Stipe Miocic (Record: 17-2, +165 Underdog, Power Ranking: A+)
The 35-year-old life Ohio native was on a tear, winning his last five fights since a decision loss to Junior dos Santos at 2014. He enters Saturday’s title fight on the back of a knockout victory over dos Santos in their rematch in May 2017. In case Miocic beats dos Santos, he will break the record for consecutive title defenses at heavyweight using three.
Miocic is one of the most athletes in the heavyweight division. In addition to wrestling, he also played baseball in college, even drawing interest from some Major League Baseball teams. In regards to MMA, he has an amateur boxing background competing in the Golden Gloves competition. Miocic is a good striker having strong hands and works a very high rate to get a heavyweight landing a whopping 5.15 significant strikes a minute. In contrast, he’s just absorbing 3.30 significant strikes per minute with 61 percent defense that is striking.
Miocic combines his striking wrestling grading over two takedowns each 15 minutes within the octagon. Miocic isn’t the division’s hardest puncher, but he moves very well and has proven an ability to prevent taking much harm. Miocic has a solid motor overall and can even work an adequate speed late in battles. On the flip side, opponents can hurt him. He was amazed by Overeem only a couple bouts ago, so that’s something to watch for moving forward.
Francis Ngannou (Record: 11-1, -175 Favorite, Power Ranking: A+)
On a six fight winning streak to start his UFC career, Francis Ngannou has rapidly risen to be a real danger to Stipe Miocic’s crown. He’s completed all six of his UFC competitions with his past four victories all coming over the opening two minutes of those bouts.
The Cameroon born heavyweight began training in boxing in his native Cameroon before proceeding to France in age 22. He had been homeless for a period of time, living in the streets of Paris as he picked up odd jobs here and there before he joined up at MMA Factory and turned to a fighter.
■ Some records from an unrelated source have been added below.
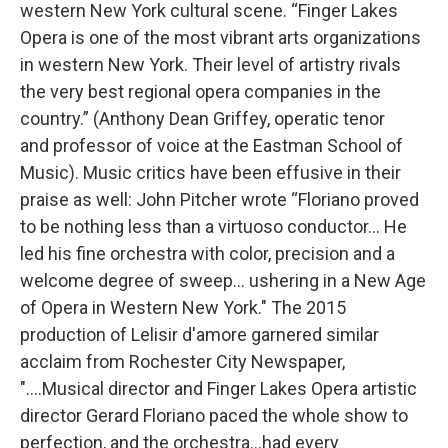
western New York cultural scene. “Finger Lakes
Opera is one of the most vibrant arts organizations
in western New York. Their level of artistry rivals
the very best regional opera companies in the
country.” (Anthony Dean Griffey, operatic tenor
and professor of voice at the Eastman School of
Music). Music critics have been effusive in their
praise as well: John Pitcher wrote “Floriano proved
to be nothing less than a virtuoso conductor... He
led his fine orchestra with color, precision and a
welcome degree of sweep... ushering in a New Age
of Opera in Western New York." The 2015
production of Lelisir d'amore garnered similar
acclaim from Rochester City Newspaper,
"....Musical director and Finger Lakes Opera artistic
director Gerard Floriano paced the whole show to
perfection, and the orchestra...had every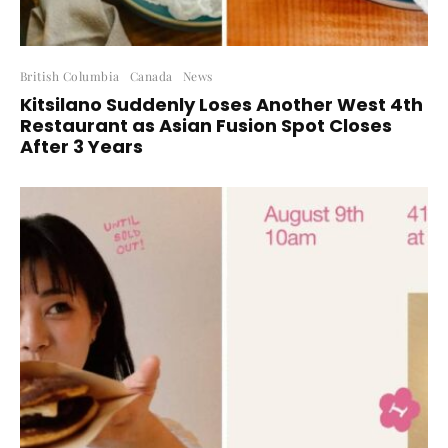
British Columbia
Canada
News
Kitsilano Suddenly Loses Another West 4th
Restaurant as Asian Fusion Spot Closes
After 3 Years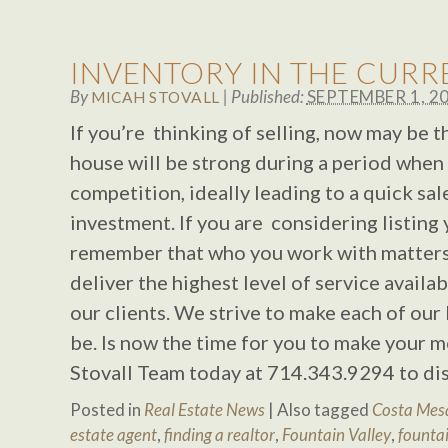
INVENTORY IN THE CUR
By
|
Published:
SEPTEMBER 1, 2
MICAH STOVALL
If you’re thinking of selling, now may be 
house will be strong during a period when t
competition, ideally leading to a quick sal
investment. If you are considering listing
remember that who you work with matters!
deliver the highest level of service availa
our clients. We strive to make each of our 
be. Is now the time for you to make your m
Stovall Team today at 714.343.9294 to di
Posted in
Real Estate News
|
Also tagged
Costa Mesa
estate agent
,
finding a realtor
,
Fountain Valley
,
fountai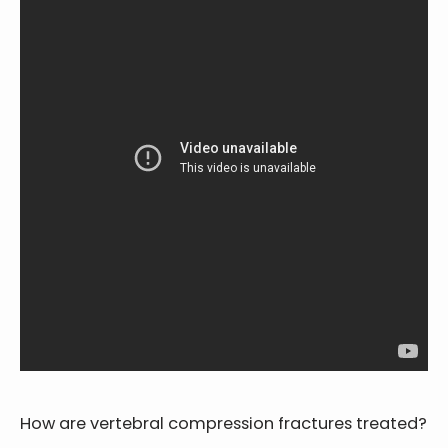
How are vertebral compression fractures treated?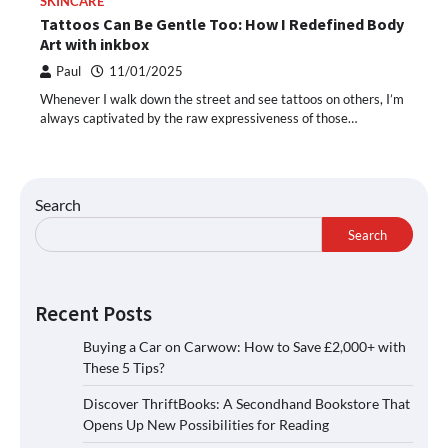
SKINCARE
Tattoos Can Be Gentle Too: How I Redefined Body
Art with inkbox
Paul
11/01/2025
Whenever I walk down the street and see tattoos on others, I’m
always captivated by the raw expressiveness of those…
Search
Search
Recent Posts
Buying a Car on Carwow: How to Save £2,000+ with
These 5 Tips?
Discover ThriftBooks: A Secondhand Bookstore That
Opens Up New Possibilities for Reading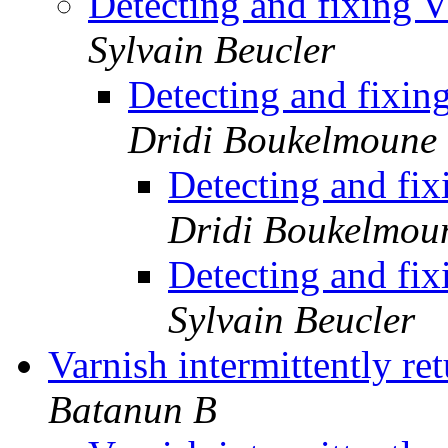
Detecting and fixing 
Sylvain Beucler
Detecting and fixin
Dridi Boukelmoune
Detecting and fi
Dridi Boukelmou
Detecting and fi
Sylvain Beucler
Varnish intermittently r
Batanun B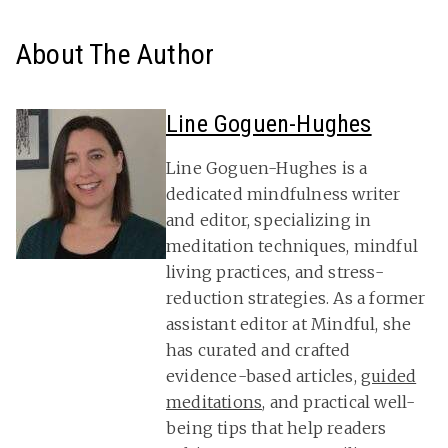
About The Author
Line Goguen-Hughes
Line Goguen-Hughes is a
dedicated mindfulness writer
and editor, specializing in
meditation techniques, mindful
living practices, and stress-
reduction strategies. As a former
assistant editor at Mindful, she
has curated and crafted
evidence-based articles,
guided
meditations
, and practical well-
being tips that help readers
He started fighting professionally in 2013 and never turned back.
The 6’4″ heavyweight has one of the longest reaches MMA at 83″ inches. His output is modest for a stride in 3.41 significant strikes per minute. He’s got substantial power in his hands (seven career knockouts), but he is not a fighter who looks to brawl. He’s fairly patient timing his opportunities. When he senses a finish, he will do it.
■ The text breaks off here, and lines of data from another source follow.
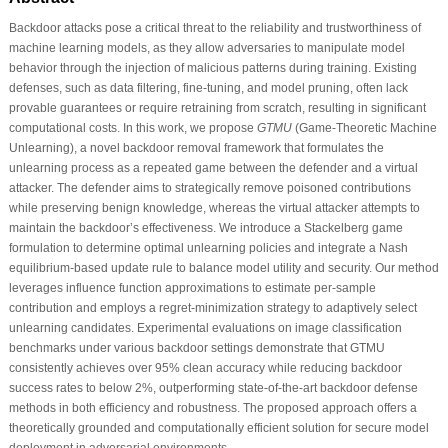
Backdoor attacks pose a critical threat to the reliability and trustworthiness of
machine learning models, as they allow adversaries to manipulate model
behavior through the injection of malicious patterns during training. Existing
defenses, such as data filtering, fine-tuning, and model pruning, often lack
provable guarantees or require retraining from scratch, resulting in significant
computational costs. In this work, we propose
GTMU
(Game-Theoretic Machine
Unlearning), a novel backdoor removal framework that formulates the
unlearning process as a repeated game between the defender and a virtual
attacker. The defender aims to strategically remove poisoned contributions
while preserving benign knowledge, whereas the virtual attacker attempts to
maintain the backdoor’s effectiveness. We introduce a Stackelberg game
formulation to determine optimal unlearning policies and integrate a Nash
equilibrium-based update rule to balance model utility and security. Our method
leverages influence function approximations to estimate per-sample
contribution and employs a regret-minimization strategy to adaptively select
unlearning candidates. Experimental evaluations on image classification
benchmarks under various backdoor settings demonstrate that GTMU
consistently achieves over 95% clean accuracy while reducing backdoor
success rates to below 2%, outperforming state-of-the-art backdoor defense
methods in both efficiency and robustness. The proposed approach offers a
theoretically grounded and computationally efficient solution for secure model
deployment in adversarial environments.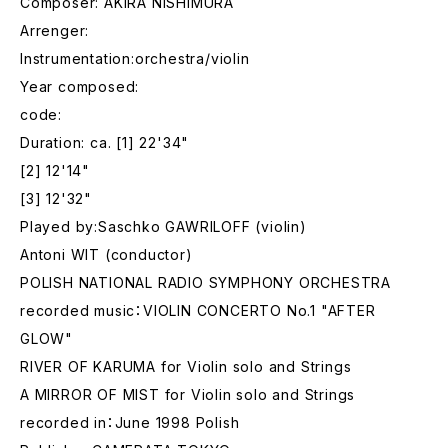
Composer: AKIRA NISHIMURA
Arrenger:
Instrumentation:orchestra/violin
Year composed:
code:
Duration: ca. [1] 22'34"
[2] 12'14"
[3] 12'32"
Played by:Saschko GAWRILOFF (violin)
Antoni WIT (conductor)
POLISH NATIONAL RADIO SYMPHONY ORCHESTRA
recorded music：VIOLIN CONCERTO No.1 "AFTER
GLOW"
RIVER OF KARUMA for Violin solo and Strings
A MIRROR OF MIST for Violin solo and Strings
recorded in：June 1998 Polish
From an athletic standpoint, he is about as good as there is in the UFC. He’s muscular, exceptionally strong, and nimble. He is a fighter which could do things that other fighters can’t do within the Octagon. The majority of his finishes have come early in conflicts; Ngannou has not yet been pushed yet so it’s a whole unknown what kind of pace he would fight at if pushed into the tournament rounds. His takedown defense is adequate, but it’s not elite therefore he can be carried down to the mat by wrestling focused fighters.
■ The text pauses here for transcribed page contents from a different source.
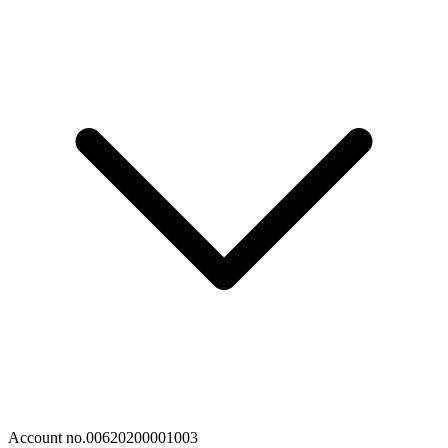
Account no.
00620200001003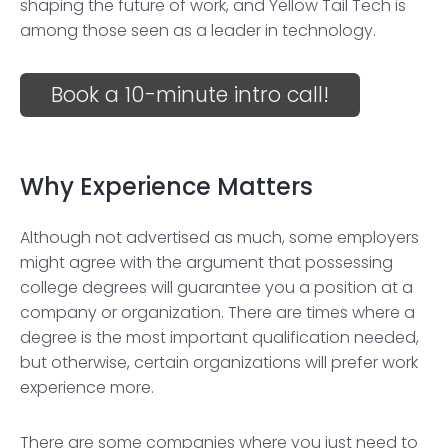
shaping the future of work, and Yellow Tail Tech is
among those seen as a leader in technology.
Book a 10-minute intro call!
Why Experience Matters
Although not advertised as much, some employers
might agree with the argument that possessing
college degrees will guarantee you a position at a
company or organization. There are times where a
degree is the most important qualification needed,
but otherwise, certain organizations will prefer work
experience more.
There are some companies where you just need to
His brow has been analyzed. His striking defense is outstanding absorbing only 1.46 significant strikes per minute with 60percent defense that is striking. He was staggered by Curtis Blaydes in his second UFC fight, but recovered fast and ended up winning by doctor stoppage. That’s the only time. Perhaps that was a moment of a fluke or weakness. Until he’s analyzed again, it will be tough to tell the way he copes with adversity.